Saturday, July 17, 2010

Sordid by Faith

Have faculty and students at this university been "sorted by fate" to enjoy classics?

Ten to twelve years ago a now-retired colleague shared with me that he addressed students on the first day of class with the sentiment that they were all fortunate to have been "sorted by fate" to be in that class and that classroom to contemplate some classic texts.

Someone is rather full of himself, what? Fate must be omnicompetent to bother with a dozen or two humans in Tacoma, Washington.

How do I ridicule my erstwhile colleague's sentiment? Let me count the ways.

Unlike Elizabeth Barrett Browning, I actually count the ways below. She said she would count the ways, then she did not count.

On the other hand, in every other respect, Elizabeth Barrett Browning counts far more than I.


First, "fate" usually holds a place for and thus supplants understanding. Fate makes thinking and understanding less likely. We invoke destiny when we have no better explanation or when we do not want to formulate a more concrete, more accurate explanation. Who invokes fate relies on, if not revels in, ignorance.

"Ignorance is strength!" said some author in some classic that I was sorted by fate and assigned by a summer reading list to read.

Second, the perfect, passive participle "sorted" saves us the trouble of identifying agency beyond "fate." This usage is very close to the British "sort out," which [when transitive] means that someone arrays something by class or type, but [when intransitive] is used utterly impersonally to indicate unexplored evolution, unexplained developments, or blind contingencies without little human design. "Let's wait and see how things sort out" invites listeners to be patient while some unspecified force(s) determine advantages and disadvantages.

I suffered some Catholic guilt until I realized that heretics and the faithful had been sorted by divine will. His will be done!

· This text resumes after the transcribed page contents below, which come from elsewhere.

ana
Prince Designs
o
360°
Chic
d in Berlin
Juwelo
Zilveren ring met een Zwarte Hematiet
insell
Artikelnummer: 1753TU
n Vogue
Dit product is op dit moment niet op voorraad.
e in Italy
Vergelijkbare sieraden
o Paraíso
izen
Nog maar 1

Third, taken together the words "fate" and "sorted" attribute a situation to an abstract, ineffable and impersonal entity that separated us fortunates from those less fortunate, that ordered the universe to bring us into the presence of greats and greatness, and that therefore must like us -- must really, really like us.

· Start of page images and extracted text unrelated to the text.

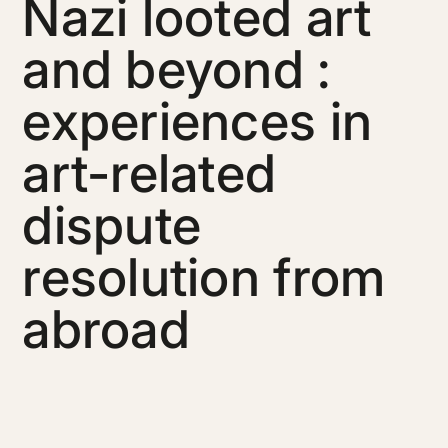
Nazi looted art
and beyond :
experiences in
art-related
dispute
resolution from
abroad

Hard not to be happy with ourselves, the class and our class, our status, our situation, our breeding, our genetics, our . . . after that introduction to what is, after all, a college course.

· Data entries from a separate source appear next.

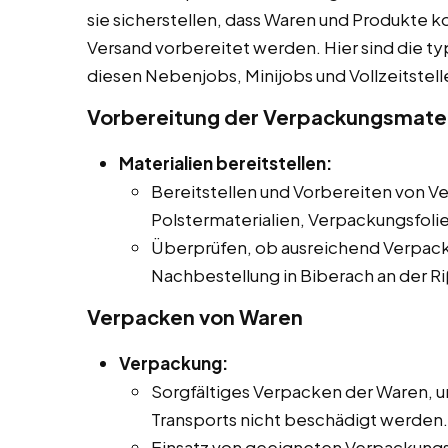
sie sicherstellen, dass Waren und Produkte 
Versand vorbereitet werden. Hier sind die t
diesen Nebenjobs, Minijobs und Vollzeitstelle
Vorbereitung der Verpackungsmater
Materialien bereitstellen:
Bereitstellen und Vorbereiten von V
Polstermaterialien, Verpackungsfoli
Überprüfen, ob ausreichend Verpack
Nachbestellung in Biberach an der Ri
Verpacken von Waren
Verpackung:
Sorgfältiges Verpacken der Waren, u
Transports nicht beschädigt werden.
Einsatz von geeigneten Verpackungs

Fourth, "sorted by fate" euphemizes past factors so chronic, common, and substantial that disciplines define themselves thereby. Whatever sorting fate did was ably assisted by stratification, kinship, subculture, class, status, party, conformity, courtesy, credulity, and other factors or forces about which social sciences have nattered from time to time.

You may have already won big prizes!

Fifth, the inevitability of fate excuses us from any trace of guilt or shame that our advancement comes at the expense of many others who cannot afford to attend the University of Puget Clowns or who suffer from some disadvantage(s) related to anthropology, sociology, or other subjects that might complicate moral or personal responsibility. This is especially important for self-esteem on Graduation Day: We stand at commencement like self-made men and women in part because kindly professors conditioned us to believe that fate got us into the classroom and we [great author, great expositor of author, and about 15 receptive admirers of author and expositor] did the rest.

"Sorted by fate" my ass! No wonder Plato opted to rid
his ideal state of poets!

Shall we demystify just a little? Maybe a little less ignorance will make for a little more strength, Big Brother to the contrary notwithsianding?

Students who think themselves in the presence of Plato do not comprehend that multiply translated words do not make the man or the thinker. At most students circle an honored text while a teacher circuits his or her notes.
Hey, kiddies. It's called a "course"* for a reason. Or as Dr. Joni Mitchell phrased the refrain:

And the seasons they go round and round,
And the painted ponies go up and down.
We're captive on the carousel of time.
We can't return; we can only look
Behind from where we came,
And go round and round and round
In the circle game.

* Sorted by Sister David into Seattle Preparatory School, I learned that "course" evolved from "cursus," the Latin for track or a road or circuit to run.